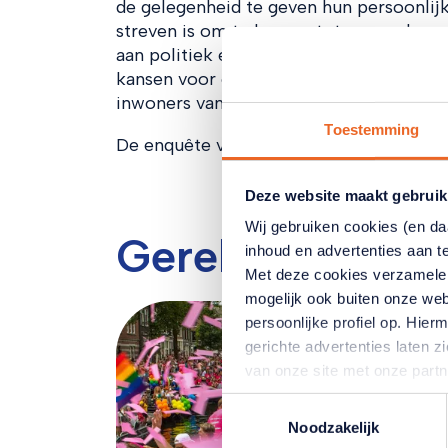
de gelegenheid te geven hun persoonlij
streven is om te komen tot een zo bree
aan politiek en beleidsmakers om zo te
kansen voor ons land. Tijdens eerdere e
inwoners van Nederland hun mening geg
Toestemming
De enquête van Namens Nederland is b
Deze website maakt gebruik
Wij gebruiken cookies (en d
Gerelateerde ar
inhoud en advertenties aan t
Met deze cookies verzamele
mogelijk ook buiten onze web
persoonlijke profiel op. Hi
gerichte advertenties laten 
van onze site met onze part
combineren met andere inform
Toestemmingsselectie
hun services. Verandert u l
Noodzakelijk
klikken op het blauwe icoontj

● THE TASK:
Write down exactly the line that contains "streven is om te komen tot een zo bree" along with all later lines of the material, ending at its final line.

● SOLUTION BELOW:
streven is om te komen tot een zo bree
aan politiek en beleidsmakers om zo te
kansen voor ons land. Tijdens eerdere e
inwoners van Nederland hun mening geg
Toestemming
De enquête van Namens Nederland is b
Deze website maakt gebruik
Wij gebruiken cookies (en d
Gerelateerde ar
inhoud en advertenties aan t
Met deze cookies verzamele
mogelijk ook buiten onze web
persoonlijke profiel op. Hi
gerichte advertenties laten 
van onze site met onze part
combineren met andere inform
Toestemmingsselectie
hun services. Verandert u l
Noodzakelijk
klikken op het blauwe icoontj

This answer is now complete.